Paraffin-embedded tissue sections were also stained for CD3 (Abcam, Cambridge, UK). The sections were blocked and labeled with immunoperoxidase using a VECTASTAIN ABC kit and an avidin-biotin blocking kit (Vector Laboratories, Burlingame, CA, USA) according to the manufacturer’s protocol. Peroxidase-conjugated antibody staining was followed by diaminobenzidine substrate development (Sigma-Aldrich, Madrid, Spain).
Renal immunofluorescence studies
Slices of kidney were fixed in 4 % paraformaldehyde, embedded in Tissue-Tek® O.C.T. compound (Sakura Finetek, Alphen aan Den Rijn, the Netherlands), and stored at −80 °C. Fluorescent staining of 5-μm cryostat sections was used for confocal microscopy to quantify glomerular immunoglobulin G (IgG) and C3 deposition. Sections were directly stained with fluorescein isothiocyanate (FITC)-conjugated goat antimouse IgG (Sigma-Aldrich) and FITC-conjugated C3 (Nordic-MUbio, Susteren, the Netherlands).

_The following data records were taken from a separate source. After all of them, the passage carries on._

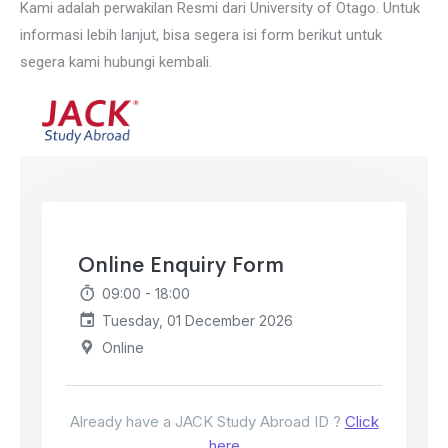
Kami adalah perwakilan Resmi dari University of Otago. Untuk
informasi lebih lanjut, bisa segera isi form berikut untuk
segera kami hubungi kembali.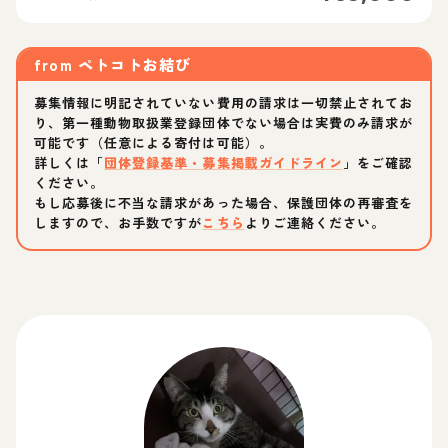
from
ペトコトお結び
募集情報に明記されていない費用の請求は一切禁止されてお
り、第一種動物取扱業登録団体でない場合は実費のみ請求が
可能です（任意による寄付は可能）。
詳しくは「
団体登録基準・募集掲載ガイドライン
」をご確認
ください。
もし応募後に不当な請求があった場合、保護団体の再審査を
しますので、お手数ですが
こちら
よりご連絡ください。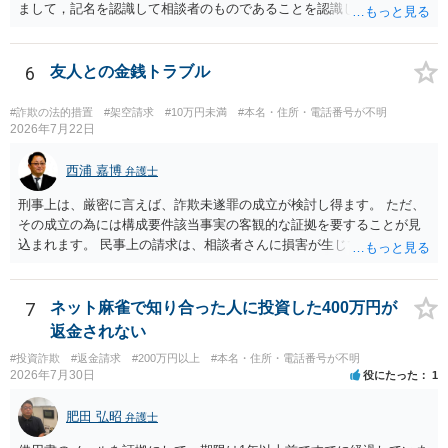
まして，記名を認識して相談者のものであることを認識していながら
に難しいところがあります。 こちらについては、一度、最寄りの警察
持ち出した場合には，相談者の占有を奪ったことになりますから，窃
署に被害相談をするようにしてください。 具体的な見通しに関して
盗罪が成立します。 しかし，窃盗罪は，故意犯です。 過失犯の場合に
は、証拠を拝見する必要があるため、直接弁護士にご相談された方が
は，窃盗罪は成立しません。処罰規定がないからです。 おそらく，持
6
友人との金銭トラブル
良いかと思います。
ち出した方は，相談者の記名に気づかず，自分のものと間違えて持ち
出してしまったのでしょう。 残っているのが無記名（つまり，自分の
#詐欺の法的措置
#架空請求
#10万円未満
#本名・住所・電話番号が不明
物に記名していない）のようですから，記名を気にしていない方だと
2026年7月22日
思います。 この場合は，過失にすぎませんから，窃盗罪は成立せず，
刑事的処罰を求めることはできません。 【弁償してもらうことは可能
西浦 嘉博
弁護士
か】 刑事ではなく民事の場合，不法行為に基づく損害賠償請求が問題
刑事上は、厳密に言えば、詐欺未遂罪の成立が検討し得ます。 ただ、
となります。 不法行為に基づく損害賠償請求は，故意だけではなく過
その成立の為には構成要件該当事実の客観的な証拠を要することが見
失も対象となります。 したがいまして，弁償してもらうことは可能で
込まれます。 民事上の請求は、相談者さんに損害が生じていない以
す。 ただし，間違えた方が誰かわかることが重要にはなります。
上、困難な様に思われます。 より詳細な事項についてお聞きになりた
い場合、最寄りの法律事務所での相談を検討ください。 上記、ご参考
ください。
7
ネット麻雀で知り合った人に投資した400万円が
返金されない
#投資詐欺
#返金請求
#200万円以上
#本名・住所・電話番号が不明
2026年7月30日
役にたった
1
肥田 弘昭
弁護士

For analysis of C3 and IgG deposition, at least ten glomeruli were visualized and photographed with an immunofluorescence confocal microscope (Leica TCS SL spectral confocal microscope; Leica Microsystems, Mannheim, Germany). Fluorescence was quantified and normalized with Simulator-Leica confocal software (Leica Microsystems) and expressed as mean fluorescence intensity.
To quantify kidney macrophages, F4/80 immunohistochemistry was used. Briefly, 3-μm-thick kidney tissue sections embedded in paraffin were incubated with primary antibody antimouse F4/80 (eBioscience, San Diego, CA, USA) and incubated overnight at 4 °C. Staining was visualized using a secondary Alexa Fluor 546 dye (Molecular Probes/Thermo Fisher Scientific, Eugene, OR, USA). Nuclei were stained blue with DRAQ5 (eBioscience). To determine macrophage infiltration, at least 15 high-power fields were counted, and the number of positive cells was determined and expressed as a mean value.
Statistical analysis
Overall survival was analyzed with the Kaplan-Meier method. One-way analysis of variance with post hoc tests were performed to compare proteinuria and anti-dsDNA antibodies throughout the follow-up, and gene expression and circulating cytokines were evaluated at the time the mice were killed. To compare histological data, a nonparametric Kruskal-Wallis test was used. A p value <0.05 was considered significant. Data are expressed as mean ± SEM.